Denn nach dem 2:0 auf Schalke ist Borussia Mönchengladbach an Bayern vorbeigezogen – dank der Tordifferenz Zweiter. Für Rekordnationalspieler Lothar Matthäus ist Gladbach nun „Dortmund-Jäger Nummer 1“, wie er bei Sky sagte. Bayerns Ex-Kapitän glaubt nun an einen Dreikampf um den Titel: „Gladbach hat keinen Pokal mehr, keinen Europapokal. Zu Hause sind sie natürlich eine Macht (neun Siege in neun Heimspielen, d.Red.).“Und: „Sie haben die Dortmunder noch zu Hause, sie haben die Bayern zu Hause.“
Kovac’ Kampfansage lautet: „Wir müssen zusehen, dass wir eine neue Serie starten. Wir glauben dran und geben nicht auf.“Aber: Sieben Punkte
Rückstand nach 20 Spielen wurden in der Ligageschichte nur zweimal aufgeholt: 2007 vom VfB Stuttgart, 2009 von Wolfsburg.
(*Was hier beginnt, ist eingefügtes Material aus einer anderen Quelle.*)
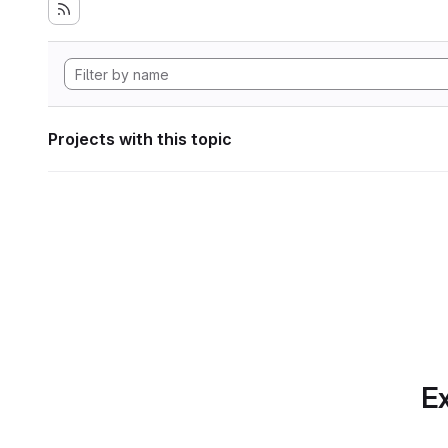
Projects with this topic
Ex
Am Mittwoch ist DFB-Pokal, Bayern reist zur Hertha. Wieder mit Torhüter Manuel Neuer? Eine Handverletzung zwang ihn erstmals in dieser Saison zur Pause, Stellvertreter Sven Ulreich sah beim Freistoß von Leon Bailey zum zwischenzeitlichen 1:1 nicht gut aus. Während die Verantwortlichen eine seltsame Geheimniskrämerei zu Diagnose und Ausfallzeit betrieben, klärte Ulreich – wohl nicht in die Verschwiegenheitsabsprache eingeweiht –auf.
Neuer sei im Training mit dem Finger hängengeblieben. „Das passiert oft“, so Ulreich, „sein Finger war dick, er hatte Schmerzen. Aber mit ein, zwei Tagen Erholung kann er sicher wieder trainieren.“Am Sonntag trainierte Neuer schon mit – allerdings mit Fingerschiene statt Torwarthandschuhen und mit den Feldspielern.